In the United Kingdom and in some countries of The Commonwealth the 26th of December is called ‘Boxing Day’. For most of the world it’s an unknown designation and somewhat meaningless. And if you Google it you’re immediately told the name has no reference to some pugilistic sport! Mind you, coming during the Christmas period when families and friends, some of whom you may have not seen for 364 days, descend expecting to be entertained and deigning to peel a potato or feigning allergy to a Brussel sprout, you could be forgiven for connecting Boxing Day to some physical activity of an aggressive type!
The name is thought to have originated way back, maybe even during the Roman occupation of Britain or more likely in the Middle Ages; a box for collecting money was kept in the church – the Alms Box. (Alms – money, food or other donations given to the poor or needy; anything given as charity and used in many religions.) On the day after the celebration of the birth of Jesus, the monks would go out and distribute the money, a little celebration for the needy. The practice continues today and in the UK there are many Alms Houses, where the focus is on giving charity and shelter. But I also sense a link between Boxing Day and the class divide somewhat; those who could afford to have servants would give them ‘a little something’ to allow them to give a present or buy some stuff for their family when they went ‘home’ during the Christmas period.
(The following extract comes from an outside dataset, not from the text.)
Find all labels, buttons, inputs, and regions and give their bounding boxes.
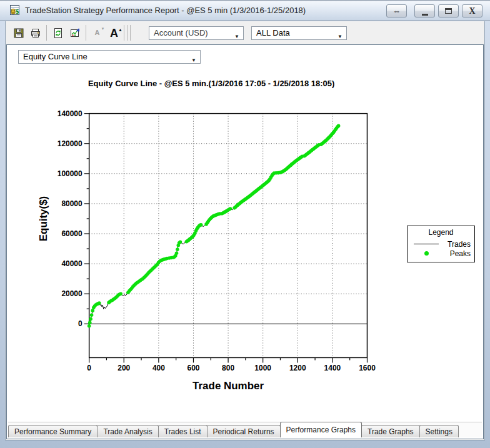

My step-father would produce lots of plain little brown envelopes, labelled in his well-formed but often difficult-to-read writing: Postman 1, Rubbish 1, Rubbish 2, Milkman, Grocer Deliveryman (for the groceries were often delivered – see PC 23) etc. He laid them out on the old oak hall table, in a neat and orderly fashion …… and over a week they all reached their intended recipient. In those days the Boxing Day tip was made up of coins, as in the UK you could buy quite a lot with an old Ten Shilling note …….. which now equates to a 50 pence piece.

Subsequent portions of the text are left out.